A residual analysis proved that the IG semiparametric regression model was well adjusted to the data. That is, the proposed approach was able to satisfactorily model datasets containing continuous predictor variables, including vegetation indices such as the NDVI and VARI.
Additionally, to verify the statistical performance of the IG semiparametric regression model, its versatility was compared to the standard multiple linear regression model (modeling approach usually applied to inverse Gaussian distribution) and which does not consider the smoothing function. The results indicated that the proposed semiparametric model showed a better performance than the standard model.

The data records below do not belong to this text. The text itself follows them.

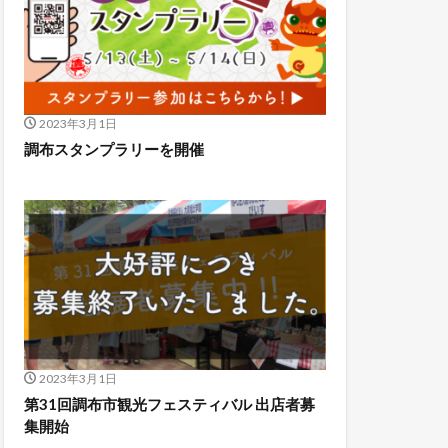
2023年3月1日
調布スタンプラリーを開催
2023年3月1日
第31回調布市観光フェスティバル 出店者募
集開始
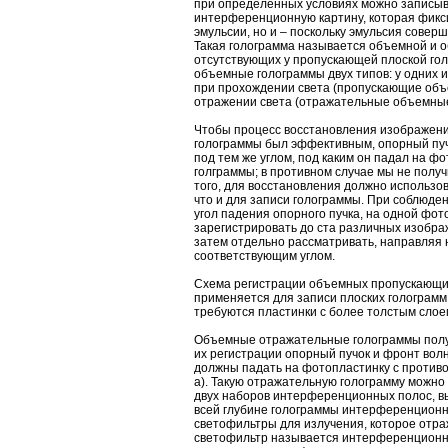
при определенных условиях можно записыв
интерференционную картину, которая фикси
эмульсии, но и – поскольку эмульсия соверш
Такая голограмма называется объемной и о
отсутствующих у пропускающей плоской го
объемные голограммы двух типов: у одних 
при прохождении света (пропускающие объе
отражении света (отражательные объемные
Чтобы процесс восстановления изображен
голограммы был эффективным, опорный пуч
под тем же углом, под каким он падал на ф
голграммы; в противном случае мы не полу
того, для восстановления должно использов
что и для записи голограммы. При соблюде
угол падения опорного пучка, на одной фот
зарегистрировать до ста различных изобра
затем отдельно рассматривать, направляя 
соответствующим углом.
Схема регистрации объемных пропускающих
применяется для записи плоских голограмм;
требуются пластинки с более толстым слое
Объемные отражательные голограммы полу
их регистрации опорный пучок и фронт вол
должны падать на фотопластинку с противо
а). Такую отражательную голограмму можно
двух наборов интерференционных полос, 
всей глубине голограммы интерференционн
светофильтры для излучения, которое отр
светофильтр называется интерференционны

Assessing field productivity parameters by using conventional methods of direct field sampling can be inaccurate, tiresome, and time-consuming. Thus, this study demonstrated that spectral indices, such as NDVI and VARI that are easily extracted from aerial images collected with drones or satellites, provide a feasible alternative to support or even replace non-automatic parameters. Additionally, results of model validation with on-farm data indicate that the development of such tools can be worthy for daily-basis operations carried out by farmers, improving the agronomic efficiency of their crops.
Thus, this research shows that the use of VIs from images captured by RPAS or satellites can be used to predict sugarcane yield in a reliable way.